Arnold Magnetic Technologies strengthens Western rare earth magnet supply chain
Category: Cryogenics, Diagnostics, Injectors, Magnets, Superconductors


Arnold Magnetic Technologies has structured partnerships with USA Rare Earth, Less Common Metals, and Solvay to deliver DFARS rare earth magnets from a Western supply chain.
(Image courtesy of Arnold Magnetic Technology)
Rare earth permanent magnets appear throughout the systems that surround a fusion plasma, from diagnostic sensors and drive motors to power conversion assemblies and beam steering components. Until recently, the supply chain behind those magnets was heavily concentrated in China. Arnold Magnetic Technologies has spent the past six months changing that, completing two agreements that together span Western rare earth magnet supply from raw oxide through to finished, compliance-ready product. For fusion developers moving toward industrial scaling and government procurement, the timing is significant.
How Arnold secured its Western rare earth feedstock
The supply chain work started at the feedstock level.

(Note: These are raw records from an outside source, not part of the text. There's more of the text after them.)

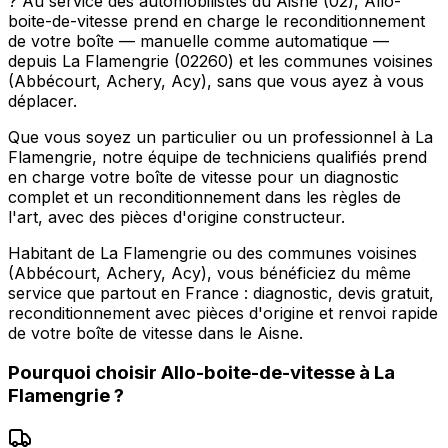
? Au service des automobilistes du Aisne (02), Allo-
boite-de-vitesse prend en charge le reconditionnement
de votre boîte — manuelle comme automatique —
depuis La Flamengrie (02260) et les communes voisines
(Abbécourt, Achery, Acy), sans que vous ayez à vous
déplacer.
Que vous soyez un particulier ou un professionnel à La
Flamengrie, notre équipe de techniciens qualifiés prend
en charge votre boîte de vitesse pour un diagnostic
complet et un reconditionnement dans les règles de
l'art, avec des pièces d'origine constructeur.
Habitant de La Flamengrie ou des communes voisines
(Abbécourt, Achery, Acy), vous bénéficiez du même
service que partout en France : diagnostic, devis gratuit,
reconditionnement avec pièces d'origine et renvoi rapide
de votre boîte de vitesse dans le Aisne.
Pourquoi choisir
Allo-boite-de-vitesse
à
La
Flamengrie
?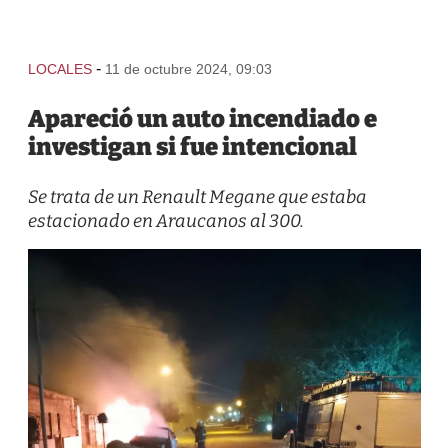
-
LOCALES
11 de octubre 2024, 09:03
Apareció un auto incendiado e
investigan si fue intencional
Se trata de un Renault Megane que estaba
estacionado en Araucanos al 300.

Arnold, a subsidiary of Compass Diversified (NYSE: CODI), signed a supply agreement with Less Common Metals (LCM) and Solvay late last year to secure a reliable source of Western-origin rare-earth oxides and alloys, including samarium oxide, which Arnold states is vital for producing samarium-cobalt magnets in aerospace and defence systems. SmCo’s high-temperature stability and resistance to demagnetisation make it the specification of choice for sensors and drive systems where magnetic output must remain predictable under extreme thermal conditions – properties that matter directly to fusion applications. According to Arnold’s announcement, Solvay commissioned a neodymium-praseodymium production line at its La Rochelle, France site in April 2025 and has since launched commercial production of dysprosium, terbium, and samarium from the same facility, underpinning the Western material supply Arnold’s customers now depend on.
Arnold and USA Rare Earth expand Western rare earth magnet distribution
With feedstock secured, Arnold addressed the distribution side. In March, Arnold and USA Rare Earth, Inc. (Nasdaq: USAR) announced a mutual, non-exclusive sales and distribution agreement connecting Arnold’s precision magnet manufacturing with USAR’s domestic neodymium-iron-boron processing and refining capabilities. Arnold will offer USAR’s processed and refined NdFeB feedstock and finished magnets, while USAR will offer Arnold’s finished SmCo and NdFeB permanent magnets. Each party retains full responsibility for the quality, warranties, and liabilities of the goods it manufactures, and neither shares in the proceeds from the other’s resale. USAR CEO Barbara Humpton said the partnership allows USAR to meet high-volume demand while supporting customers that require tailored, mission-specific solutions. Arnold CEO Matt Blake noted that combining both companies’ expertise positions them to serve critical markets that demand performance, reliability, and compliance.
What this means for fusion procurement
Arnold frames the combined result as a U.S. and U.K.-aligned mine-to-magnet framework covering both SmCo and NdFeB materials for mission-critical applications across energy, medical, scientific, and defence sectors. NdFeB magnets are specified across the motors, generators, and power conversion equipment that surround fusion systems, while SmCo handles the high-temperature sensor and drive applications closer to the plasma boundary. Based in Rochester, NY, with more than 130 years of operating history and facilities in the United States, the United Kingdom, Switzerland, Thailand, and China, Arnold serves more than 2,000 clients worldwide. For fusion programmes moving from demonstration to deployment, compliant and traceable magnet supply is becoming a procurement requirement, not just a sourcing preference.